DATA SHOWN:
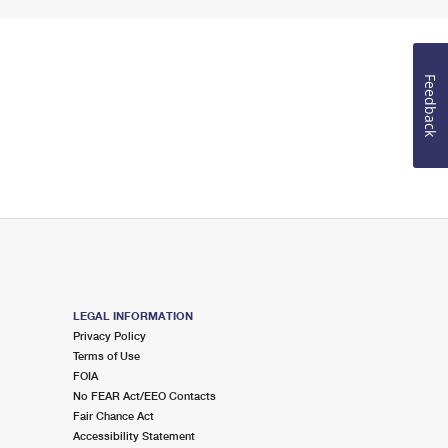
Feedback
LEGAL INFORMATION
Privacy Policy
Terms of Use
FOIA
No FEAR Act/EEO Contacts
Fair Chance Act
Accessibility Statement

TASK OBJECTIVE:
Could you reproduce, exactly as written, the lines running from the one with "Terms of Use" to the end of the entries above?

RESPONSE BELOW:
Terms of Use
FOIA
No FEAR Act/EEO Contacts
Fair Chance Act
Accessibility Statement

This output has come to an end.